Atton gazed up at him, neither smiling nor frowning, as unreadable as ever. Studying the group, Kaevee was puzzled that none were in uniform; instead they wore battered flight jackets, vests, and other typical spacer's attire.
The moment dragged on, and Zan Skidder's jovial look flickered with doubt. "It was you, wasn't it? Can we join you, buy you some drinks?"
"Now I know you guys are all right," said Cole, beaming, and slapped the imagecaster to shut off the news holo.
Atton smiled also (as though he had just been given permission to) and briefly rose to reach over the table and shake Zan's hand. "Fenn Moru," he said.
Zan's relieved laughter practically left Kaevee's ear ringing. "I'll be damned, you had me there! Too modest, didn't want the fame? Well, too bad—you're stuck with us now!"
There was scraping and clattering as chairs were pulled out, trays of food set down, and Kaevee and her companions were hemmed in on all sides.

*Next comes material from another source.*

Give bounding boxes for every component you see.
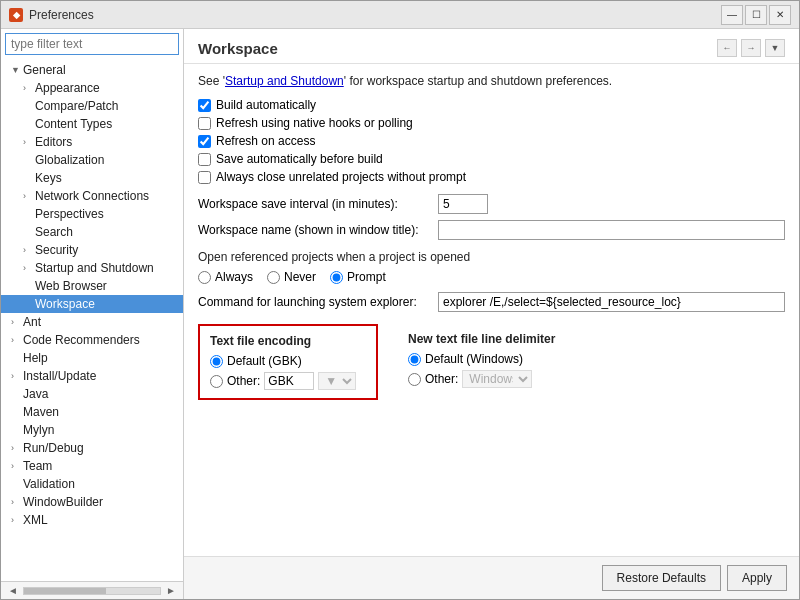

The whole thing was dreadfully unexpected; making new acquaintances was not something she'd had in mind on Indosa, and she did not appreciate Cole's enthusiasm. With no little envy, she caught sight of the lone Republic soldier beating a hasty, wordless retreat.
Nearing the head of the table, Zan paused to hand a fistful of credit chips to one of his crew, a green-skinned Twi'lek. "Torm, go talk to the staff. Tell 'em I want an ale for every man, woman, and child in this room, and two for our saviors here!"
"You've got it, Captain," the Twi'lek said, with the severity of a man being ordered into battle.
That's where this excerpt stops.